Погнав через канаву коня, он заехал за дома в коноплю, так что его не успели заметить, и по упавшим заборам перебрался на другой край бахчи, где вдоль канавы со стоячей водой выстроились восемь акаций. Несколько теплых дождевых капель упало ему на лицо, и он остановил коня. Над головой застрекотала сорока, и тотчас ей отозвались вороны.

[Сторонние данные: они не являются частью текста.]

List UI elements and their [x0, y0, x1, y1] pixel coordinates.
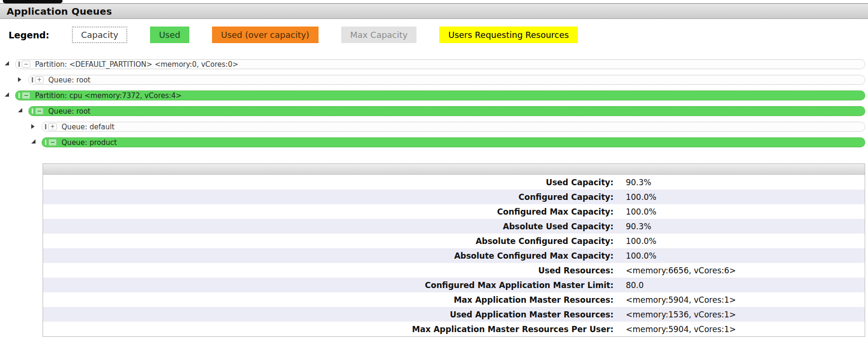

В тот же миг конь вздрогнул, подался назад, задрожал и стал как вкопанный. Приподнявшись на стременах, Исакович заметил, как по скошенной ниве к пригорку, закрывавшему большую часть Страсбурга, бегут два жаворонка; дернув коня за узду, он увидел в нескольких шагах от себя фруктовый сад и три ближайшие груши, на которых неподвижно висели на фоне пустынных далеких полей три пугала.
Солдаты были повешены так низко, что их ноги почти касались тыкв и арбузов, их больших желтых цветов, а также огромных огурцов, росших тут же. Им не связали колени, а только сняли опанки, и ноги их были раскорячены, словно они собирались сесть в своих тесных серых штанах на что-то высокое. Ступни опухли и отливали синевой, словно отмороженные. Увидев эти шесть судорожно сведенных ног, будто шесть освежеванных ягнят, Исакович с трудом осмелился поднять глаза выше.
Руки им связали за спиной, лица не закрыли, и у глаз и носа роились мухи. Повешенные невысоко от земли, где у стволов расходились ветви, они висели неподвижно, согнув шеи, словно совершали дикий скачок с деревьями на спинах через тянувшуюся вдоль бахчи канаву со стоячей водой. В открывшемся позади них просторе летали от стога к стогу воробьиные стайки.
На ближайшей груше, где висел первый солдат, было еще много зрелых плодов, и, хотя лошадь уперлась и не хотела продвинуться ни на шаг, обомлевший от ужаса Исакович видел его совершенно отчетливо. Это был высокий грузный человек, видимо, он долго защищался и вырывался, потому что нижняя рубаха вылезла из-под пояса и свисала клочьями, а на коленях и локтях зияли дыры.
Его взлохмаченная голова склонилась налево, шея вспухла от крови и посинела, вывалившийся язык почти касался веревки.
Средний был огромный детина с длинными усами. Поднятая высоко над землей одна его нога была согнута и переброшена через другую, пальцы которой касались земли. Ветка, на которой он был повешен, почти отломилась от ствола, и, когда он бился в смертельных конвульсиях, груши с нее попадали на землю. В страшной борьбе с захлестнувшей его петлею плечевые мышцы напряглись, а огромные желтые зубы нижней челюсти закусили верхнюю губу до крови. Он висел, закинув голову назад, заведя белки глаз в небо, весь посинев.